:: Instructions to follow ::
Make a verbatim copy of the entries below; pictures stay out.

[Task material — start]

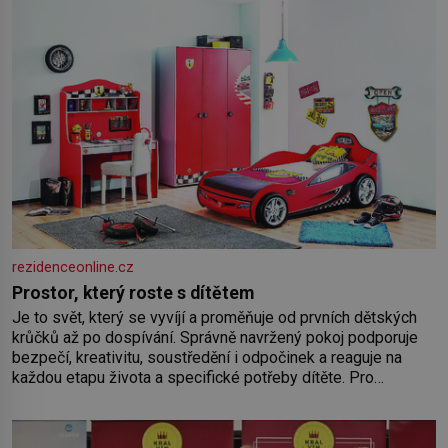
rezidenceonline.cz
Prostor, který roste s dítětem
Je to svět, který se vyvíjí a proměňuje od prvních dětských
krůčků až po dospívání. Správně navržený pokoj podporuje
bezpečí, kreativitu, soustředění i odpočinek a reaguje na
každou etapu života a specifické potřeby dítěte. Pro
nejmenší je klíčová jednoduchost, měkkost a bezpečí, proto
by pokoj miminka měl působit především klidně a útulně.
Předškolní věk je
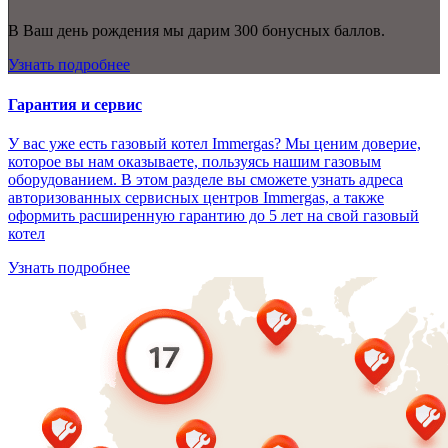
В Ваш день рождения мы дарим 300 бонусных баллов.
Узнать подробнее
Гарантия и сервис
У вас уже есть газовый котел Immergas? Мы ценим доверие,
которое вы нам оказываете, пользуясь нашим газовым
оборудованием. В этом разделе вы сможете узнать адреса
авторизованных сервисных центров Immergas, а также
оформить расширенную гарантию до 5 лет на свой газовый
котел
Узнать подробнее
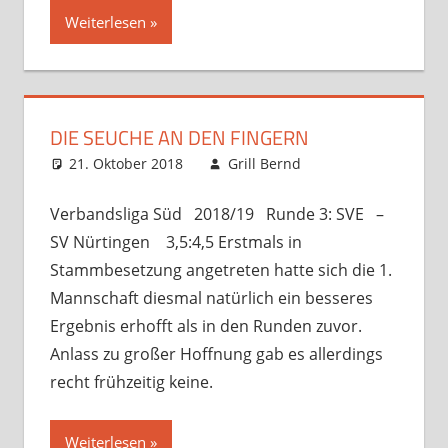
Weiterlesen
DIE SEUCHE AN DEN FINGERN
21. Oktober 2018
Grill Bernd
Startseite
Kommentar
,
Verbandsspiele
hinterlassen
Verbandsliga Süd 2018/19 Runde 3: SVE –
SV Nürtingen 3,5:4,5 Erstmals in
Stammbesetzung angetreten hatte sich die 1.
Mannschaft diesmal natürlich ein besseres
Ergebnis erhofft als in den Runden zuvor.
Anlass zu großer Hoffnung gab es allerdings
recht frühzeitig keine.
Weiterlesen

[Task material — finish]

:: Exercise solution ::
rezidenceonline.cz
Prostor, který roste s dítětem
Je to svět, který se vyvíjí a proměňuje od prvních dětských
krůčků až po dospívání. Správně navržený pokoj podporuje
bezpečí, kreativitu, soustředění i odpočinek a reaguje na
každou etapu života a specifické potřeby dítěte. Pro
nejmenší je klíčová jednoduchost, měkkost a bezpečí, proto
by pokoj miminka měl působit především klidně a útulně.
Předškolní věk je
В Ваш день рождения мы дарим 300 бонусных баллов.
Узнать подробнее
Гарантия и сервис
У вас уже есть газовый котел Immergas? Мы ценим доверие,
которое вы нам оказываете, пользуясь нашим газовым
оборудованием. В этом разделе вы сможете узнать адреса
авторизованных сервисных центров Immergas, а также
оформить расширенную гарантию до 5 лет на свой газовый
котел
Узнать подробнее
Weiterlesen
DIE SEUCHE AN DEN FINGERN
21. Oktober 2018
Grill Bernd
Startseite
Kommentar
,
Verbandsspiele
hinterlassen
Verbandsliga Süd 2018/19 Runde 3: SVE –
SV Nürtingen 3,5:4,5 Erstmals in
Stammbesetzung angetreten hatte sich die 1.
Mannschaft diesmal natürlich ein besseres
Ergebnis erhofft als in den Runden zuvor.
Anlass zu großer Hoffnung gab es allerdings
recht frühzeitig keine.
Weiterlesen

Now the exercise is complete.